The producer price index, which measures the prices companies receive for goods and services, rose 0.3% in November, the Labor Department said on December 11. Excluding the volatile food and energy categories, so-called core prices were up 0.3%.
Economists surveyed by The Wall Street Journal had expected overall prices would hold steady, and core prices would rise 0.1%.
Overall producer prices were down 1.1% in November from a year earlier, the tenth straight year-over-year decline. Core prices were up 0.5% from last year.
The index measures prices from the perspective of the seller but generally tracks closely with other measures of inflation for consumers.
Those gauges have been historically weak this year amid low oil prices, a strong dollar and weak demand abroad.
In November, producer prices for goods fell for the fifth straight month. The 0.1% decline was due almost entirely to a 0.6% drop in energy prices. By contrast, food prices edged up 0.3%, thanks to a 23.5% spike in the price of butter, the biggest one-month jump since November 2000. Services prices were up 0.5%.
Federal Reserve officials are expected to raise interest rates at their meeting next week for the first time in nearly a decade, resting on a much-improved labor market but without strong evidence inflation is firming.
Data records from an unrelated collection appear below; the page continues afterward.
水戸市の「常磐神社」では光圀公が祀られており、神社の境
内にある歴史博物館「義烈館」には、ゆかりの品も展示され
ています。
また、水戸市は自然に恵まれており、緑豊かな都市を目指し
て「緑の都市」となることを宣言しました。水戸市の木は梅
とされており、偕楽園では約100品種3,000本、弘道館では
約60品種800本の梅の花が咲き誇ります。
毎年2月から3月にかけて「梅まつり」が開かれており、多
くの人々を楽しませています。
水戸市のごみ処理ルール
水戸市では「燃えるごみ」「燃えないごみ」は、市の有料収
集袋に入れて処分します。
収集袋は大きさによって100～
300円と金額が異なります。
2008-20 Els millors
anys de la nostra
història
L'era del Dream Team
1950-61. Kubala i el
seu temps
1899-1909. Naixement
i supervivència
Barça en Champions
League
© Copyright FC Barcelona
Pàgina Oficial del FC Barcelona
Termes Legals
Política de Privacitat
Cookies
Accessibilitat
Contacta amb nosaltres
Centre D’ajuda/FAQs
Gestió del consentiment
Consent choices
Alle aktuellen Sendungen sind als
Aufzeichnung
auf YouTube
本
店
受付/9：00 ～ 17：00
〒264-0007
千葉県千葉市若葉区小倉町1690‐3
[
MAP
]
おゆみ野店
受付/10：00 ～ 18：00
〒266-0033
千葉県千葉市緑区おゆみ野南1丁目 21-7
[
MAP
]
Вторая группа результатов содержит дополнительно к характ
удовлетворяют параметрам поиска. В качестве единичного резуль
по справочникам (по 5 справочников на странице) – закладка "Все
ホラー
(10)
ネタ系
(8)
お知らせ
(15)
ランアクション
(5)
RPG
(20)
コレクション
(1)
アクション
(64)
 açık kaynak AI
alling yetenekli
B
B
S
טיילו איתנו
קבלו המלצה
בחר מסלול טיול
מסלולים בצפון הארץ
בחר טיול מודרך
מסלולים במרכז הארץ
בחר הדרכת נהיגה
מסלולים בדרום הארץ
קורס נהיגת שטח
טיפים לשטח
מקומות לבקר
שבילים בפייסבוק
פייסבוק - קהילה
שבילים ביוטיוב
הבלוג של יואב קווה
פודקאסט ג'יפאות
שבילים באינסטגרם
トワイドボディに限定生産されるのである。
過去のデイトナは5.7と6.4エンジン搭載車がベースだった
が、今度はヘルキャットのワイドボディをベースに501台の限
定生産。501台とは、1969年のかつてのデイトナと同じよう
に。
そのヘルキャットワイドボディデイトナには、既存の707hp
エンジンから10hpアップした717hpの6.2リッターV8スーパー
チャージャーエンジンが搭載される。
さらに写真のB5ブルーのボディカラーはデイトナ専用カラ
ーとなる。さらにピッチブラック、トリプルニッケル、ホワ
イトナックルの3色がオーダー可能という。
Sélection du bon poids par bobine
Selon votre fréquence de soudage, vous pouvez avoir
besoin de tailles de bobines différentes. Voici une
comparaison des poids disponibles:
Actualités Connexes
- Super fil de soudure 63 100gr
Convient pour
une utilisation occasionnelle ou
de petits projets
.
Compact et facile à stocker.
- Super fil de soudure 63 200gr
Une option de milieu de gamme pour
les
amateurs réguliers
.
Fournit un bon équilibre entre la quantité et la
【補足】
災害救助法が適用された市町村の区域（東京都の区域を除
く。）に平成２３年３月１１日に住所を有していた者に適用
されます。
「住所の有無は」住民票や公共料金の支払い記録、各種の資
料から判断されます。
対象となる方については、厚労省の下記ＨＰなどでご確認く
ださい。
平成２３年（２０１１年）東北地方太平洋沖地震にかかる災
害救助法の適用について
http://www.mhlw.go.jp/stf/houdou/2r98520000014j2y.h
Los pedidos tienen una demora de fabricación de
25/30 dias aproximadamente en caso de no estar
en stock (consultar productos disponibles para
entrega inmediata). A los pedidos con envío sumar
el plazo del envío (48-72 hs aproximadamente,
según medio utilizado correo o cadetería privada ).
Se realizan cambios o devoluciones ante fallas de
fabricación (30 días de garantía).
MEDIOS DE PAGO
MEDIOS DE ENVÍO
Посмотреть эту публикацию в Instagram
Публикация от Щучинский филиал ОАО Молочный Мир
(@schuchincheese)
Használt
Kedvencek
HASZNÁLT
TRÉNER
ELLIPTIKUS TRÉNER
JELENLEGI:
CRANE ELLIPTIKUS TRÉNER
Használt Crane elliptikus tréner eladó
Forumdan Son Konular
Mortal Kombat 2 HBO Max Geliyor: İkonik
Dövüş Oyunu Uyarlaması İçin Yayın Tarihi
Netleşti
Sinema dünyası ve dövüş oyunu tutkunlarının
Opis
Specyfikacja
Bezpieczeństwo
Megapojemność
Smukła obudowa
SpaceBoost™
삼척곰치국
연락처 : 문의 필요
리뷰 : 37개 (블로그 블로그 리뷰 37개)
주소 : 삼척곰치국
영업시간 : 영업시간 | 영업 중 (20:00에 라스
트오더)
The price index for personal consumption expenditures, the Fed’s preferred inflation gauge, was up only 0.2% from a year earlier in October. Fed officials have blamed weak inflation on temporary factors, including depressed energy and import prices.
“Ongoing gains in the labor market, coupled with my judgment that longer-term inflation expectations remain reasonably well anchored, serve to bolster my confidence in a return of inflation to 2% as the disinflationary effects of declines in energy and import prices wane,” Fed Chairwoman Janet Yellen said last week.